Mangudadatu changed plans. He would not go to Shariff Aquak personally. He would send an all-women party led by his wife, two sisters and an aunt with female lawyers. He was relying on an Islamic tradition that women are not to be harmed. For security, he would have media persons from South Cotabato and General Santos City join the women convoy and cover the filing of his COC – believing the women were doubly safe under the eyes of media. Hours before the convoy departed, the media people must have been apprehensive. Zonio texted the 6th Infantry Division and was assured the road was safe.[20]

A local report stated that at about 5:00 PM, a convoy of six vehicles carrying journalists, lawyers, and relatives of Vice Mayor Mangudadatu left Buluan to file his COC at the COMELEC office in Shariff Aguak. The convoy was composed of six vehicles: four Toyota Grandia vans (one grey, one green, and two white) owned by the Mangudadatu family; and two media vehicles – a Mitsubishi Pajero owned by DZRH broadcast journalist Henry Araneta, and a Mitsubishi L-300 van owned by UNTV. There was a seventh vehicle, a Grandia boarded by mediamen, but it lagged behind and decided to turn around once the passengers sensed what was happening. There were two other vehicles that were not part of the convoy but happened to be traveling on the same highway: a red Toyota Vios and a light blue Toyota Tamaraw FX. The Vios had five passengers: Eduardo Lechonsito, a government employee who was bound for a hospital in Cotabato City after suffering a mild stroke Monday morning; Lechonsito's wife Cecille; co-workers Mercy Palabrica and Daryll delos Reyes; and the driver Wilhelm Palabrica. The FX was driven by Anthony Ridao, employee of the National Statistics Coordination Board, and son of Cotabato City councilor Marino Ridao.[21]

Before reaching its destination (about 10 km from Shariff Aguak, four on other versions), the convoy was stopped by 100 armed men, who abducted and later killed most or all of its members.[14] There is evidence that at least five of the female victims, four of them journalists, were raped before being killed,[22] while "practically all" of the women had been shot in their genitals.[23][24] Mangudadatu's youngest sister and aunt were both pregnant at the time of their murders.[25]

In a text message sent by Mangudadatu's wife to him, she identified the people that blocked their way as the men of Ampatuan Jr., and that he himself slapped her.[26]

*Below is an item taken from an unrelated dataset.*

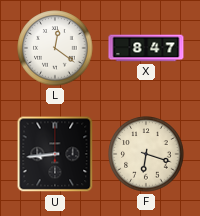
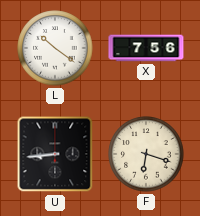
L: 12:21 -> 10:21
X: 8:47 -> 7:56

A backhoe located in the immediate vicinity of the carnage at Ampatuan town was identified as the instrument that was used to dig the graves of the victims two days beforehand, and then to bury them, including the vehicles.[27] The perpetrators were not able to complete the job when a helicopter was spotted in the area. The backhoe, emblazoned with the name of Maguindanao Gov. Andal Ampatuan Sr., was later identified to belong to the Maguindanao provincial government.[28]

According to the authorities, the attack killed 58 people, including 32 journalists.[7][29][30][31] However, the body of 58th victim was never found.[4] Reporters Without Borders announced that at least 12 of the victims were journalists, making this the deadliest such incident in the history of news media.[32] The National Union of Journalists in the Philippines originally estimated that a total of 20 journalists were killed, including an undisclosed number of NUJP members.[30] The Philippine Daily Inquirer later updated the number of journalists killed to 34.[14]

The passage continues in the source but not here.